Service Mode

Service mode keeps persistent worker loops alive so you can reuse the same execution context across multiple requests.

It is useful after a project already runs correctly in the normal local or distributed path. It is not part of the first-proof workflow.

Architecturally, service mode is queue-backed persistent worker execution, not a live RPC/session bus. AGILAB keeps worker loops alive, writes tasks into the service queue, tracks heartbeats and status files, and lets workers pull their next unit of work from that queue.

That choice keeps service mode aligned with the normal worker contract, but it also means operators should think in queue semantics rather than interactive request/response semantics.

Service queue security contract

Service task files use non-executable JSON payloads with schema agi.service.task.v1 and the *.task.json suffix. Workers reject legacy *.task.pkl files by moving them to failed without deserializing them.

The queue is still trusted scheduler-owned state, not a multi-tenant input surface. Keep the queue directory writable only by the scheduler/operator that submits work, and run workers without unnecessary secrets or filesystem access when apps or generated code are not fully trusted.

When to use it

Use service mode when you need one or more of the following:

  • repeated requests on the same app with low latency;

  • controlled worker lifecycle (start/status/health/stop);

  • machine-readable health output for monitoring.

Fast path in ORCHESTRATE (web interface)

  1. Open ORCHESTRATE and select your project.

  2. In System settings, configure cluster mode, scheduler, and workers.

  3. In Service mode (persistent workers), click START service once.

  4. Use STATUS service to inspect running/pending workers.

  5. Use HEALTH gate to enforce SLA thresholds from app_settings.toml.

  6. Use EXPORT snapshot to write the current operator summary, health rows, and gate thresholds to a JSON file under ~/log/execute/<app_target>/.

  7. Use STOP service before changing topology or ending the session.

Action semantics

  • action="start": provisions workers and starts persistent loops.

  • action="status": returns runtime state (running/degraded/idle/stopped/error).

  • action="health": same status snapshot plus JSON export (schema agi.service.health.v1).

  • action="stop": requests loop termination and optionally shuts down the Dask cluster.

The ORCHESTRATE panel also provides a UI-only export action for operators:

  • EXPORT snapshot writes service_operator_snapshot.json under ~/log/execute/<app_target>/ with the current status, cached worker health, and effective SLA thresholds.

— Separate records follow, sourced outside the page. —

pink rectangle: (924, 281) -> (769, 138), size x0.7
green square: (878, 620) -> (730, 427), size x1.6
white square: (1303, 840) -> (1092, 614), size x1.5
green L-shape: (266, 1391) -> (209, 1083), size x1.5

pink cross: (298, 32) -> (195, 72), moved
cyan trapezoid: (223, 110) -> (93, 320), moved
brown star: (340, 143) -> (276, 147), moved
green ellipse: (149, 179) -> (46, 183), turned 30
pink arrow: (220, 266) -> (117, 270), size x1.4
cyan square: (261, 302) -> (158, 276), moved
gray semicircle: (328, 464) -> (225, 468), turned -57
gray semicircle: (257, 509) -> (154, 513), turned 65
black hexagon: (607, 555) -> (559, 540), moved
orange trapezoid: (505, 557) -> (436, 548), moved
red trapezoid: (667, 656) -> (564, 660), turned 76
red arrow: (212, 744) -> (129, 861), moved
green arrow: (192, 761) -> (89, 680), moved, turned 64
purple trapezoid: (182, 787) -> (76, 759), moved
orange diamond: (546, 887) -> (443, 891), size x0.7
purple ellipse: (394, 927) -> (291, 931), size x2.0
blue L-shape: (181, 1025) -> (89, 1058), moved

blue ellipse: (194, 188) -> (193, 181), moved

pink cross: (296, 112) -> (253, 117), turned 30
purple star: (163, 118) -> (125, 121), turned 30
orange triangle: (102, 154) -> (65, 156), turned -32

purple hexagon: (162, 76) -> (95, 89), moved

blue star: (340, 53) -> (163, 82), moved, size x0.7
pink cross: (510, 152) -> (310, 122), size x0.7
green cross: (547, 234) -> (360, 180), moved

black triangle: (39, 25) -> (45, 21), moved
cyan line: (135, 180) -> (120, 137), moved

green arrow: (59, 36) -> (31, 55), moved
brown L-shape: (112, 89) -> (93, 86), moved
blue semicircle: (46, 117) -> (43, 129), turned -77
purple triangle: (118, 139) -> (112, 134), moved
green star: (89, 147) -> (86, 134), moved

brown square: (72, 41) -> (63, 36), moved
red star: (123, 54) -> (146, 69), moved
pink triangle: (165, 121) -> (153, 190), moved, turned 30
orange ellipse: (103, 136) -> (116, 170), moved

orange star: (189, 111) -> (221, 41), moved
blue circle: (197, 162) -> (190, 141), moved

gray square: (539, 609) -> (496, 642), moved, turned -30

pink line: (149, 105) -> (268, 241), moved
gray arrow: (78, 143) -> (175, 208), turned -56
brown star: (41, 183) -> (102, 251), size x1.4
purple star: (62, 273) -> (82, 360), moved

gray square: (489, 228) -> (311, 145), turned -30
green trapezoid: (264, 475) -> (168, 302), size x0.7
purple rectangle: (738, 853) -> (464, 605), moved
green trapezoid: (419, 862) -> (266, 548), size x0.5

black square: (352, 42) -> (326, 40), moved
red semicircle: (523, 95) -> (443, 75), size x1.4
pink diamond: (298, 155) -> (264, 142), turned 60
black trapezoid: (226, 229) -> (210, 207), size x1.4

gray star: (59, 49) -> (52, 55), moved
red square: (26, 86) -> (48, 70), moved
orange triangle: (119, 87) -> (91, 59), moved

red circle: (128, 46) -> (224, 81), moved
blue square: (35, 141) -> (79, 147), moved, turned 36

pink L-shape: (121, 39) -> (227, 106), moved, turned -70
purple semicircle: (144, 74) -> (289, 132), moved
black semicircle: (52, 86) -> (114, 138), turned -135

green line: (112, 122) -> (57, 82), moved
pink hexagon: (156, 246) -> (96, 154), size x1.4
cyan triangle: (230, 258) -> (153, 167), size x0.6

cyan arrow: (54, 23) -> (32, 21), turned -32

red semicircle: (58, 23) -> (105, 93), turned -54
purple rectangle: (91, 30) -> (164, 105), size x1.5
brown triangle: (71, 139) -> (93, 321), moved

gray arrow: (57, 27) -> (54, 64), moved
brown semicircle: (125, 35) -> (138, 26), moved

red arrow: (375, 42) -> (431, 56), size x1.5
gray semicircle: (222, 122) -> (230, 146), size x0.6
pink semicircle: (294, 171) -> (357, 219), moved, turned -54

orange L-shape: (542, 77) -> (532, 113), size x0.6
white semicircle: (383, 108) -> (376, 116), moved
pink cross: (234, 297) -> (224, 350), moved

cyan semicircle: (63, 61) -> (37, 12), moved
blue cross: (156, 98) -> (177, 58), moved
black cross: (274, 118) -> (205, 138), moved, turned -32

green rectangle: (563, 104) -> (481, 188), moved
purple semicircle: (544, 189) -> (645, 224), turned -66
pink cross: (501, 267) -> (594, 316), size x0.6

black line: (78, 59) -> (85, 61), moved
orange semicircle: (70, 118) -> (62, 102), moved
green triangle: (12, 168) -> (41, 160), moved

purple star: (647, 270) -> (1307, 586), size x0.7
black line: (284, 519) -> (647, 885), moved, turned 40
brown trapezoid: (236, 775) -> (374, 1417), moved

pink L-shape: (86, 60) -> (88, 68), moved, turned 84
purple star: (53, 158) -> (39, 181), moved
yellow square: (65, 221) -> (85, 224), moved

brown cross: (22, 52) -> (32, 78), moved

What service mode is, and what it is not

Service mode is:

  • persistent worker loops reused across requests

  • queue-backed execution with heartbeats and status snapshots

  • a good fit for repeated requests on the same already-installed app

Service mode is not:

  • a generic live RPC fabric

  • a per-request interactive remote session

  • a replacement for making work visible in the normal AGILAB work plan when you need first-class scheduling or telemetry

End-to-end CLI example

import asyncio
from agi_cluster.agi_distributor import AGI
from agi_env import AgiEnv

APPS_PATH = "src/agilab/apps/builtin"
APP = "mycode_project"

async def main():
    env = AgiEnv(apps_path=APPS_PATH, app=APP, verbose=1)

    started = await AGI.serve(env, action="start")
    print("START:", started["status"])

    status = await AGI.serve(env, action="status")
    print("STATUS:", status["status"], status.get("workers_running_count", 0))

    health = await AGI.serve(env, action="health")
    print("HEALTH:", health["status"], health.get("workers_unhealthy_count", 0))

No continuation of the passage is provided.